Les deux universités se rencontrent depuis 1926, et se disputent le Jeweled Shillelhag Trophy (trique de bois paré de bijoux) depuis 1952. Sur ce trophée se trouve les médaillons qui symbolisent chaque victoire de l’une des deux équipes. Lorsque les Trojans l’emportent, une tête de Trojan (chevalier troyen) est gravée dessus. Si c’est Notre Dame qui gagne, on gravera alors un trèfle à 3 feuilles. En cas de match nul, un mix des deux est réalisé. On retrouve aujourd’hui 44 trèfles, 35 têtes de Trojan, et 5 médaillons mixtes sur le trophée.

Tout commence donc en 1926. L’origine de la rivalité entre USC et Notre Dame est assez floue vu que plusieurs versions existent. La version que l’on pourrait qualifier d’officielle et qui est souvent retenue est celle qui nous raconte que l’origine de la rivalité puise sa source dans une « conversation entre épouses ». A l’époque, l’université d’USC était à la recherche d’un rival national. Le directeur athlétique de l’équipe, Gywnn Wilson, fut envoyé par les Trojans à Lincoln, dans le Nebraska, afin d’assister à la rencontre entre Nebraska et Notre Dame. Accompagné de son épouse, Wilson assista donc à cette rencontre qui se déroula le jour de Thanksgiving. Wilson proposa au coach des Fighting Irish, Knute Rockne, l’idée de créer une rencontre annuelle avec alternance de l’équipe qui reçoit (une fois le match se joue à South Bend, puis l’année suivante à Los Angeles et ainsi de suite). Contre cette idée, Coach Rockne expliqua que le voyage (en train à l’époque) était bien trop fatiguant pour son équipe. Cependant, l’épouse de Wilson réussira à convaincre l’épouse de Rockne qu’un voyage tous les 2 ans sous le soleil californien était bien plus agréable qu’un voyage dans l’environnement rugueux et neigeux du Nebraska. Mme Rockne en parla à son mari, qui accepta finalement cette proposition. C’est ainsi que depuis le 4 décembre 1926, USC et Notre Dame se rencontrent chaque année.

Le match inaugural de 1926 est déjà un aperçu de ce que la rivalité va offrir au football universitaire dans le futur. Dans un match ultra serré, Notre Dame prendra finalement le dessus pour s’imposer 13 à 12. Pour Rockne, c’est le plus grand match qu’il ait jamais vu de sa vie. L’année suivante, rebelote, avec une nouvelle victoire d’un point des Fighting Irish, sur le score de 7 à 6. Ce match s’est déroulé au Soldier Field de Chicago, devant pas moins de 120 000 personnes. L’affluence du public en ce jour de 1927 est considérée comme l’une des plus élevées de l’histoire de la NCAA.
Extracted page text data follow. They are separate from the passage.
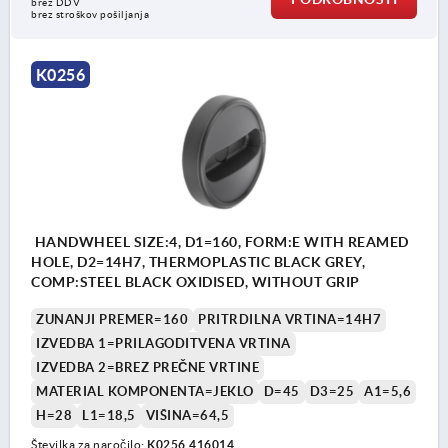
brez DDV
brez stroškov pošiljanja
K0256
HANDWHEEL SIZE:4, D1=160, FORM:E WITH REAMED
HOLE, D2=14H7, THERMOPLASTIC BLACK GREY,
COMP:STEEL BLACK OXIDISED, WITHOUT GRIP
ZUNANJI PREMER=160
PRITRDILNA VRTINA=14H7
IZVEDBA 1=PRILAGODITVENA VRTINA
IZVEDBA 2=BREZ PREČNE VRTINE
MATERIAL KOMPONENTA=JEKLO
D=45
D3=25
A1=5,6
H=28
L1=18,5
VIŠINA=64,5
Številka za naročilo:
K0256.416014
A la fin des années 1920, l’opposition enter Notre Dame et USC est menacée, du à des soucis de logistique. En effet, les voyages en train entre South Bend à Los Angeles sont désespérément longs. Confronté au Conseil de la faculté de Notre Dame, Coach Ruckne argumenta en faveur de la rivalité, en disant que le jour où la majorité des équipes de football voyageront en avion arrivera très vite. L’opposition entre Notre Dame et USC est finalement maintenue.

Au début des années 1930, les Fighting Irish sont au sommet de la hiérarchie du football universitaire. Double champion en titre en 1929 et 1930, Notre Dame reste sur 26 victoires d’affilée au moment de recevoir USC en 1931. Le match débute parfaitement pour Notre Dame qui mène 14-0. Mais USC ne désespère pas, et sous l’impulsion de Gus Shaver et Orv Mohler, les Trojans parviennent à recoller au score avant de passer devant dans la dernière minute grâce à un field goal de 33 yards de Johnny Baker. Vainqueur 16 à 14, Les Trojans remportent le premier match de leur histoire à South Bend.

Suite à cette confrontation, le coach d’USC, Howard Jones, emmena l’ensemble de son équipe sur la tombe de Knute Rockne, mort dans un accident d’avion quelques mois auparavant, afin de respecter une minute de silence. A leur retour en Californie, plus de 300 000 fans attendaient les Trojans pour les féliciter.

Durant les années 1940, Notre Dame domine encore le monde du football universitaire, et par la même occasion la rivalité avec USC. Champions nationaux en 1943, 1946, 1947, 1949, les Fighting Irish ont remporté toutes leurs confrontations contre USC entre 1940 et 1949 (mise à part en 1948, où les 2 équipes se séparent par un nul).

De 1950 à 1961, Notre Dame continue à dominer USC, en remportant 9 des 12 matchs opposant les 2 universités.

En 1964, Notre Dame, classé #1, se déplace à Los Angeles dans le but de garder leur invincibilité (9-0 à ce moment là de la saison). USC n’étant pas classé, les Fighting Irish sont logiquement favoris, ce qu’ils prouveront en première mi-temps avec un avantage de 17 à 0. Cepedant, USC se réveille et remonte son retard. Les Trojans prennent l’avantage à 1 :35 de la fin du match grâce à un touchdown de Graig Fertig pour son receveur Rod Sherman, le tout sur un 4è down. Notre Dame tenta tant bien que mal de revenir sur un dernier drive, mais USC finit par l’emporter 20 à 17, brisant ainsi les rêves de titre des Fighting Irish.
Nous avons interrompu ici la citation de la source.